Note: Some people think I'm talking about PTN PTN PTN vs. PPP TTT NNN when I say AoS/SoA, but I'm actually talking about AoS/SoA at the next lower level, between the XYZ of individual vec3s.
For specifics, the shaders used in each configuration are independent, and in the shaders/ folder of the project, so they can be consulted to see the exact syntax used.
There is also a mode that measures PTN PTN PTN with VAOs (not programmable). In this benchmark, there are only positions and normals, as used in all tests. No texcoords.
Some modes of the program are a bit fancier.

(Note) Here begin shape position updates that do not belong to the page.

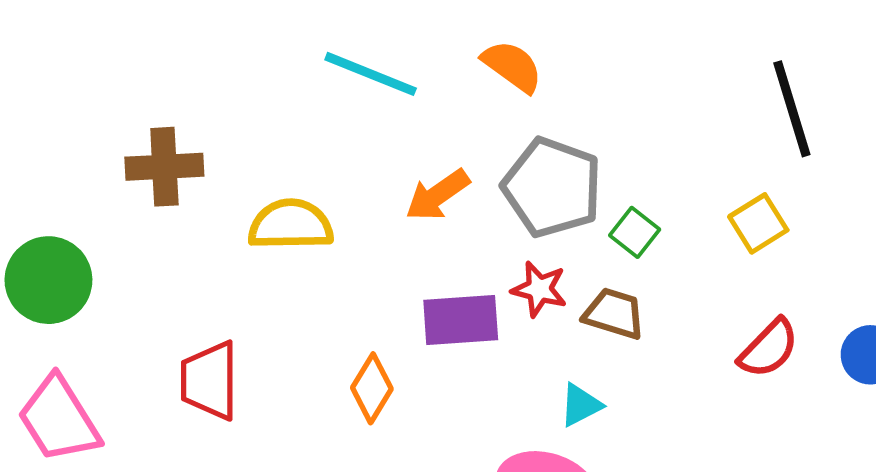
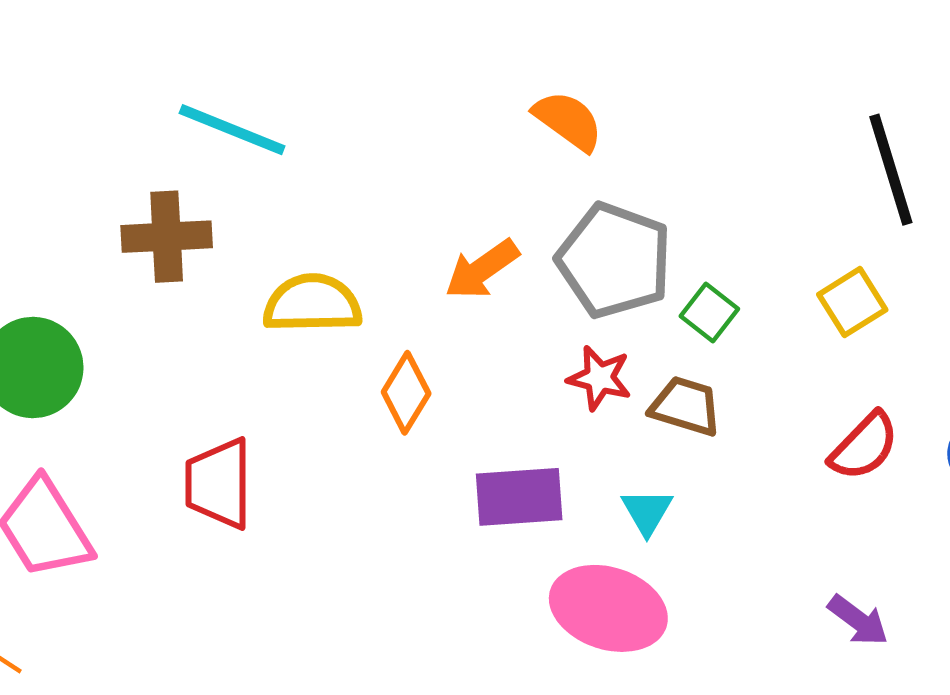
cyan line: (371, 74) -> (232, 130), moved
purple rectangle: (461, 320) -> (519, 497), moved
orange diamond: (372, 388) -> (406, 393), moved
cyan triangle: (581, 405) -> (647, 512), turned -33

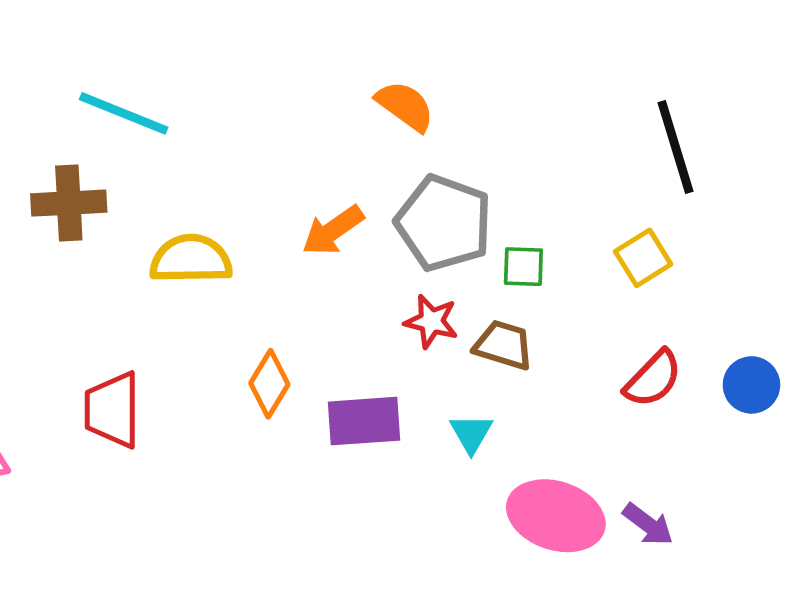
green square: (709, 312) -> (523, 267), turned -36
orange diamond: (406, 393) -> (269, 384), moved
pink ellipse: (608, 608) -> (556, 516), moved

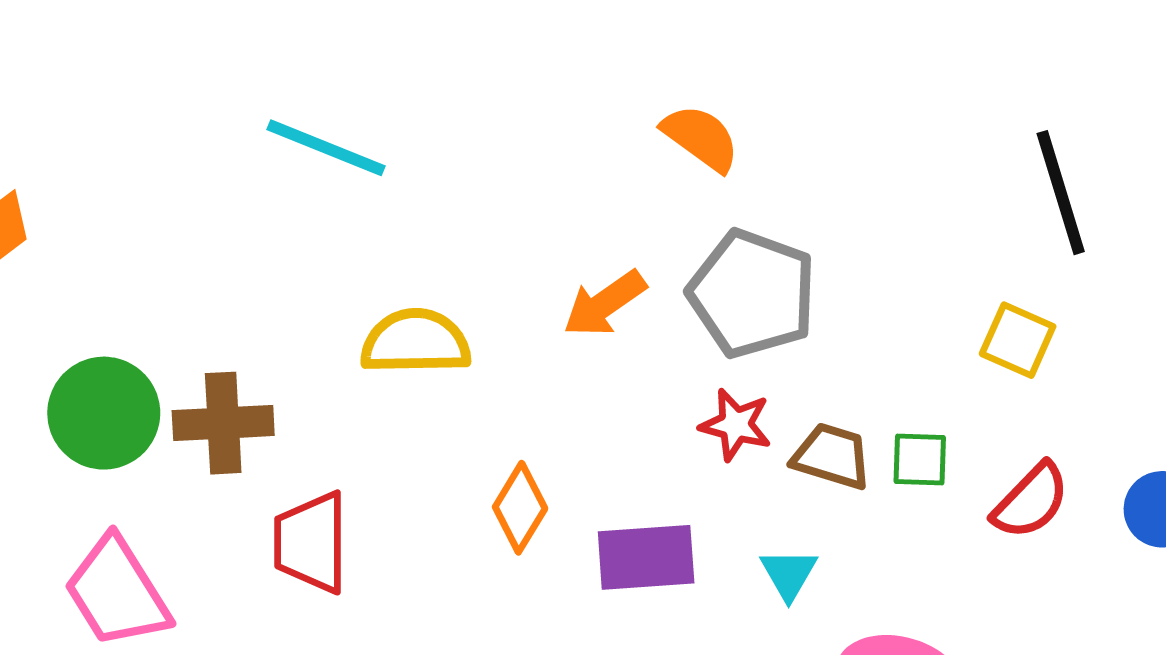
brown cross: (69, 203) -> (223, 423), moved
yellow square: (643, 258) -> (1018, 340), turned -34
green square: (523, 267) -> (920, 460), moved

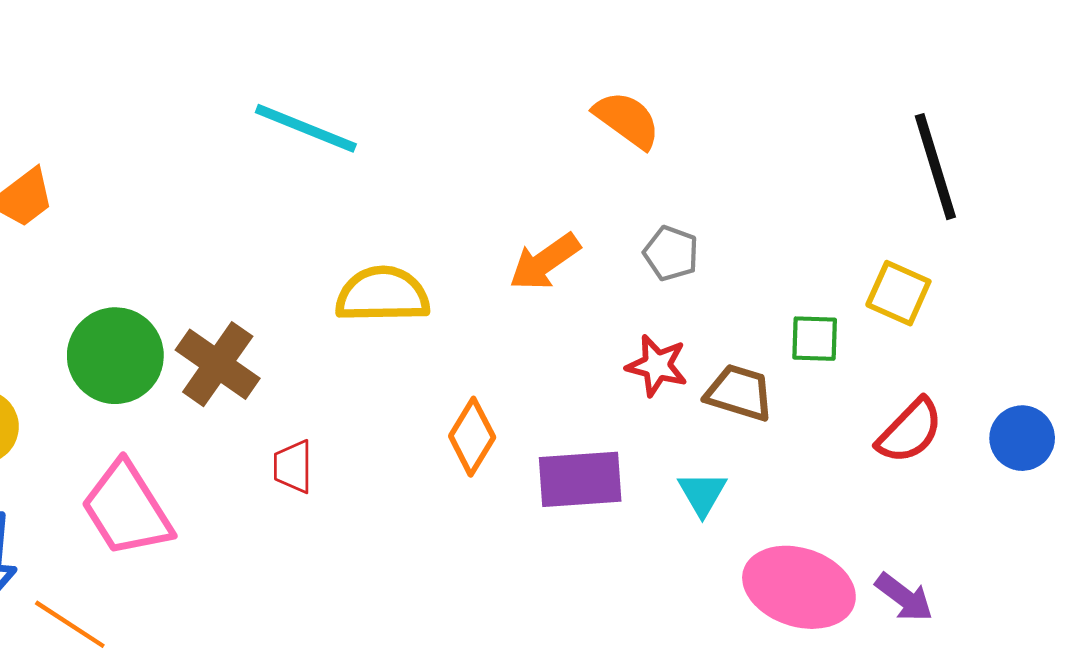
gray pentagon: (752, 294) -> (671, 253), size x0.5
brown cross: (223, 423) -> (218, 364), turned 38
green square: (920, 460) -> (815, 339), moved
red trapezoid: (311, 542) -> (293, 467), size x0.6

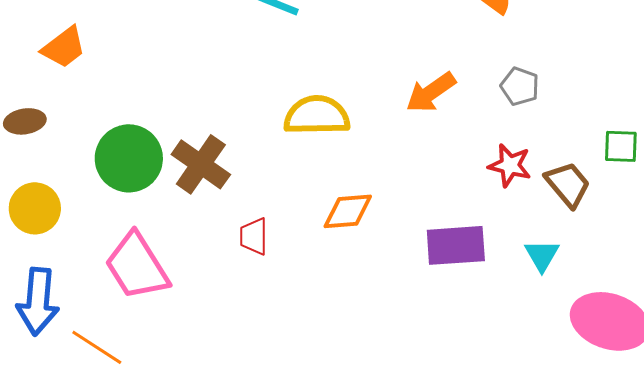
brown trapezoid: (739, 393) -> (568, 184), turned 33
orange diamond: (472, 437) -> (348, 211), moved, turned 54

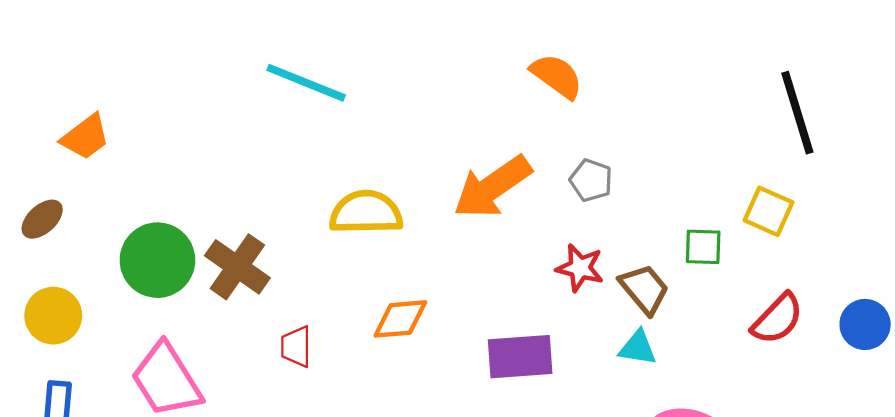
orange arrow: (431, 92) -> (492, 187), size x1.4
brown ellipse: (25, 121) -> (42, 219), turned -33
cyan triangle: (542, 255) -> (638, 348), moved, turned -51

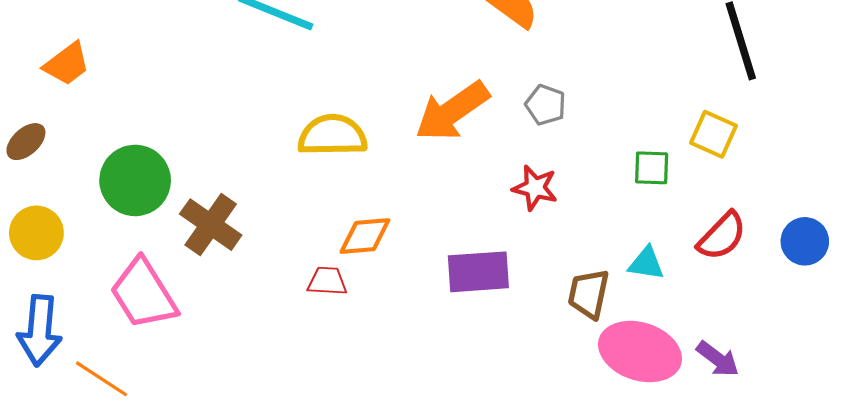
brown cross: (237, 267) -> (211, 225), moved
brown trapezoid: (644, 289) -> (589, 294), moved, turned -128
red trapezoid: (296, 347) -> (327, 281), moved, turned 93
cyan triangle: (638, 348) -> (646, 263), moved

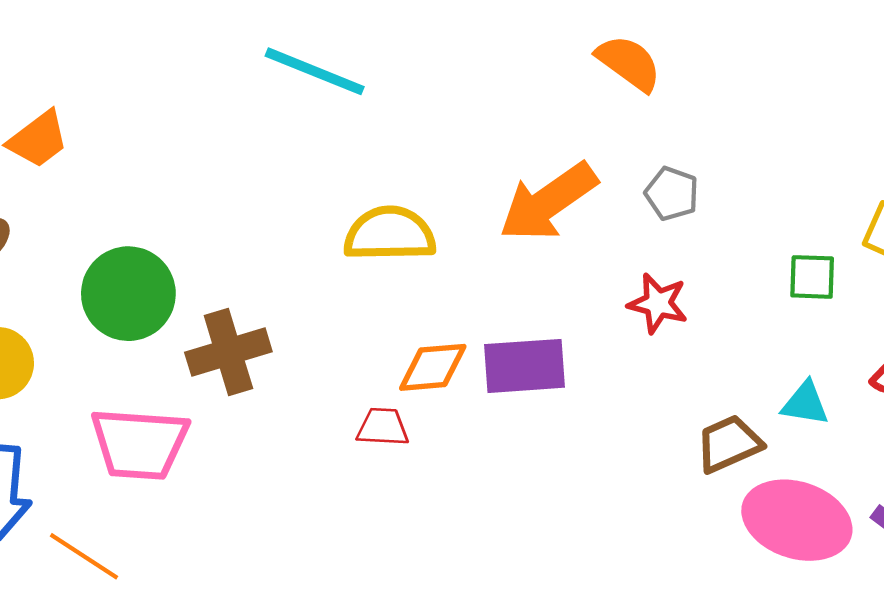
brown cross: (211, 225) -> (228, 352), turned 38
purple rectangle: (478, 272) -> (524, 366), moved
pink trapezoid: (144, 294) -> (140, 444), turned -54
brown trapezoid: (589, 294) -> (729, 444), turned 54

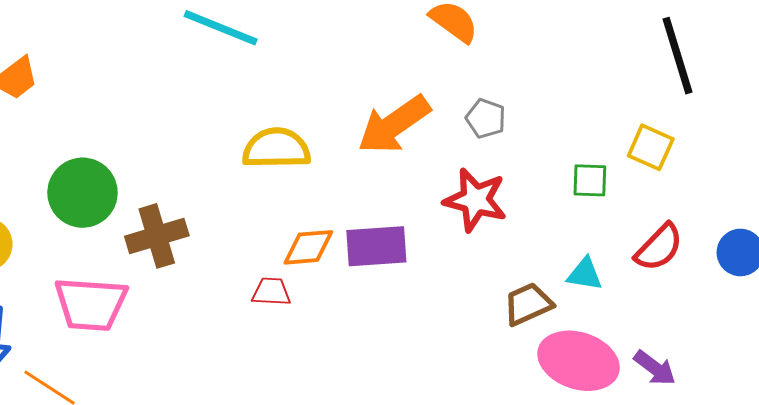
red star: (658, 303) -> (475, 200), size x1.4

Uses fully programmable pulling to read mesh data layed out in the same format as obj. This means there is a separate index buffer for positions and for normals.
OBJ-Style + soft cache
Implements a post-transform vertex cache in software. It was initially based on the code in "Deferred Attribute Interpolation Shading" (Listing 3.1) in GPU Pro 7 (authors: Christoph Schied and Carsten Dachsbacher.) However, it has been totally rewritten since then, but that article might be interesting to you anyways.
The cache is implemented using a hash table that maps pairs of
<position index, normal index> to the ID of a vertex in a big linearly allocated buffer. Separate chaining is used for entries within the same bucket. Access to the hash table is guarded by a per-bucket shared readers-writer lock.

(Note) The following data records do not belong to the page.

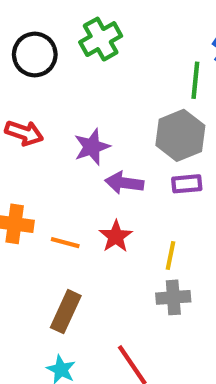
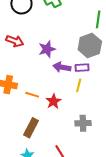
purple rectangle: (187, 184) -> (82, 68), moved
red star: (116, 236) -> (53, 101), moved
yellow line: (170, 255) -> (79, 85), moved

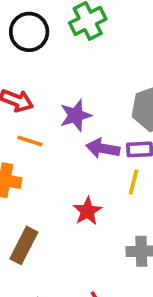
orange line: (32, 95) -> (30, 141), moved
brown rectangle: (31, 128) -> (24, 245), moved

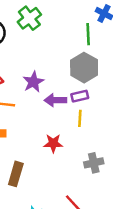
red star: (87, 211) -> (53, 143), turned -30

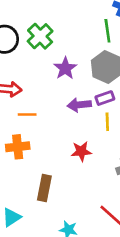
green cross: (29, 18) -> (40, 36), moved
purple star: (33, 82) -> (65, 68), moved

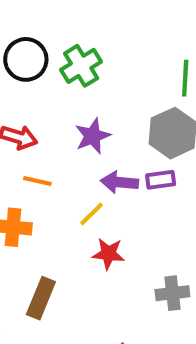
purple star: (65, 68) -> (93, 136), moved
yellow line: (107, 122) -> (91, 214), moved, turned 36

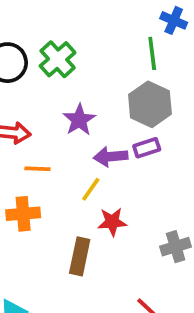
brown rectangle: (41, 298) -> (80, 256), moved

This mode can be configured using the GUI with the following options:
Soft vertex cache bucket bits
Decides the size of the hash table used for the cache. (=
Soft vertex cache read lock attempts
Number of times the vertex shader should try to acquire the cache bucket's shared readers-writer lock for read access before giving up and recomputing the vertex.
Soft vertex cache write lock attempts
Number of times the vertex shader should try to acquire the cache bucket's shared readers-writer lock for write access before giving up and using the recomputed vertex without caching it for somebody else to reuse it.
Soft vertex cache entries per bucket
Number of entries per bucket in the hash map used for the cache.
Assembly in GS
Runs 6 vertex shader instances per triangle, and each instance outputs either a position or a normal. The 3 positions and 3 normals are assembled together into a primitve in a geometry shader.
Assembly in TS
Runs 6 vertex shader instances per triangle, and each instance outputs either a position or a normal. The 3 positions and 3 normals are assembled together into a primitve in a tessellation shader. Currently bugged, don't know why.
Check the "Releases" section of the GitHub repo if you want to just download the exe and run it. Requires Windows 10.
Alternatively, you can build it yourself from the Visual Studio solution (on Windows), or by running the build.sh script on Linux.